His Seoul show is to be his biggest solo exhibition to date. He was also excited about the fact that he was coming home after being away for so long. But at the same time, he was concerned whether his show will set a good example for the many young artists back home, calling himself an obscure artist. How should one take such an attitude from an artist who has held a two-man show with Nam June Paik, has an installation work being set up at the San Francisco International Airport and has a solo show coming up at the Whitney Museum? It was his long-awaited homecoming show drew near. There was one thing he did want from the show. He hoped that the young artists back home would be able to see in the show his struggles and efforts in New York as an artist from the outskirts of mainstream Western culture. It was not difficult to recognize the 'hunter' in him struggles and efforts in him when he said, "No matter how much critical acclaim you earn from the powerful men of the art world, it is nothing unless it appeals as 'somethingí» to the pure eyes of the young as aspiring artists."

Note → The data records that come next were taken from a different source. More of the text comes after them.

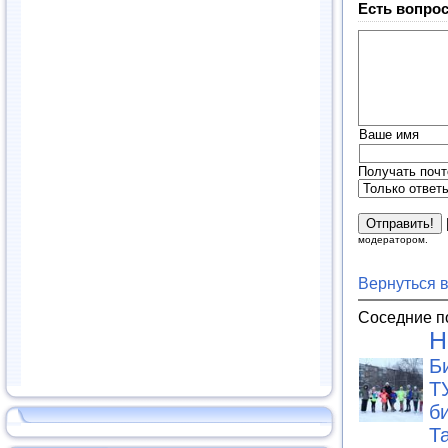
Есть вопрос
Ваше имя
Получать почт
модератором.
Вернуться 
Соседние п
Н
Б
Т
б
Т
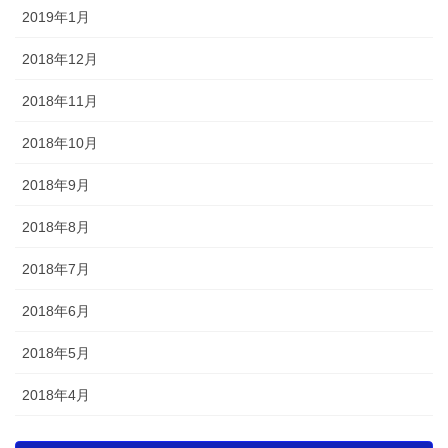
2019年1月
2018年12月
2018年11月
2018年10月
2018年9月
2018年8月
2018年7月
2018年6月
2018年5月
2018年4月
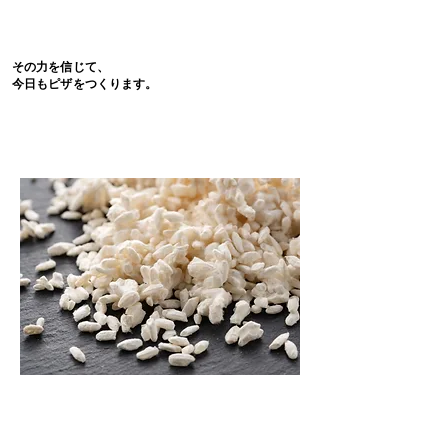
その力を信じて、
今日もピザをつくります。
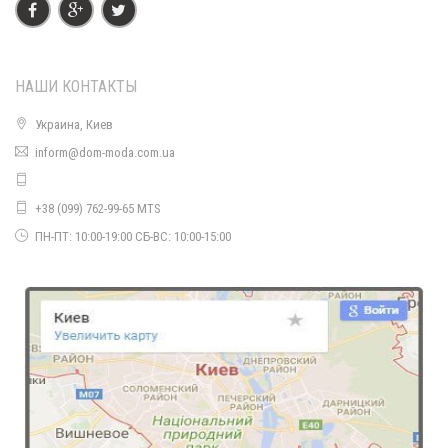
НАШИ КОНТАКТЫ
Украина, Киев
inform@dom-moda.com.ua
Утепленный спортивный костюм женский тройка
1560.00грн.
+38 (099) 762-99-65 MTS
ПН-ПТ: 10:00-19:00 СБ-ВС: 10:00-15:00
Женский спортивный костюм утепленный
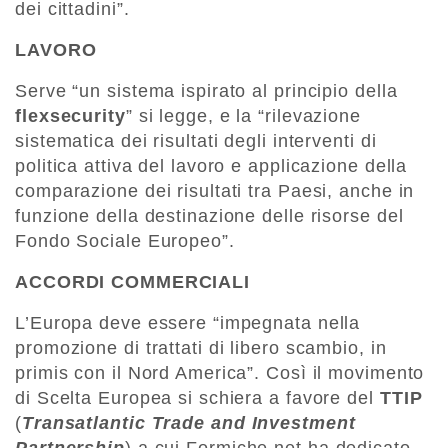
dei cittadini”.
LAVORO
Serve “un sistema ispirato al principio della
flexsecurity
” si legge, e la “rilevazione
sistematica dei risultati degli interventi di
politica attiva del lavoro e applicazione della
comparazione dei risultati tra Paesi, anche in
funzione della destinazione delle risorse del
Fondo Sociale Europeo”.
ACCORDI COMMERCIALI
L’Europa deve essere “impegnata nella
promozione di trattati di libero scambio, in
primis con il Nord America”. Così il movimento
di Scelta Europea si schiera a favore del
TTIP
(
Transatlantic Trade and Investment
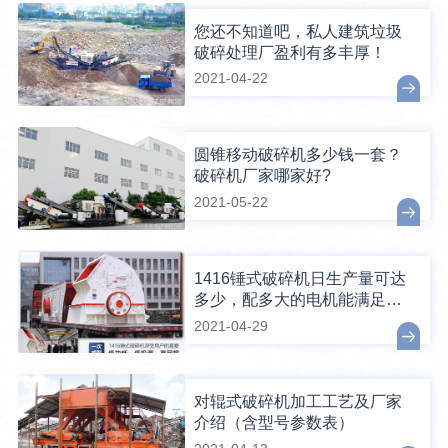
您还不知道吧，私人建筑垃圾
破碎处理厂盈利有多丰厚！
2021-04-22
圆锥移动破碎机多少钱一套？
破碎机厂家哪家好?
2021-05-22
1416锤式破碎机日生产量可达
多少，配多大的电机能满足破
碎生产需要？
2021-04-29
对辊式破碎机加工工艺及厂家
介绍（含型号参数表）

To be featured at Kang's Seoul show in addition to his mini canvas paintings, are his Buddha paintings, wood relief carvings, drawing and objects using transparent cube boxes with various objects from his youth, symbolizing the traces of his life as an ordinary Korean. The chocolate worked relive the artist's own memory as a child living near a American military base in Seoul and at the same time, trace of the chocolate that American GIs used to hand out to the kids, which is a memory shared by many Koreans. This memory has been expressed in the forms of U.S. military badges made out of chocolate. The works to be shown are overwhelming in sheer amount and each has so many stories to tell. When they approach the viewer together as one grand piece of art, they become unique, filled with various implications. Just like the taste of Korean'kuk,' 'chigye' or 'bibimbap.'

Kang and I said good-bye at Heathrow and went each other's way as one headed back to New York and the other to Seoul. Seeing him depart with a bag on his shoulder after a month-long stay in the U.K., I saw in him a nomad setting up on another long journey. This son of the agricultural people from the 'Land of the hermits' had turned into a veteran nomad spreading his virus around the world. His virus may be five millenniums old, but after all, coming from the 'land of the Hermits,' it is a brand new kind to the rest of the world. And tat the same time, it is his own unique kind. This nomad is setting out to put together everything he encounters into one harmonious unity, like a chef cooking up a grand bowl of 'kuk' or 'bibimbap' with all the ingredients from around the world. It is just as if he is spreading the echoes of Martin Luther king Jr.'s dreams, through the waves he sends out from within.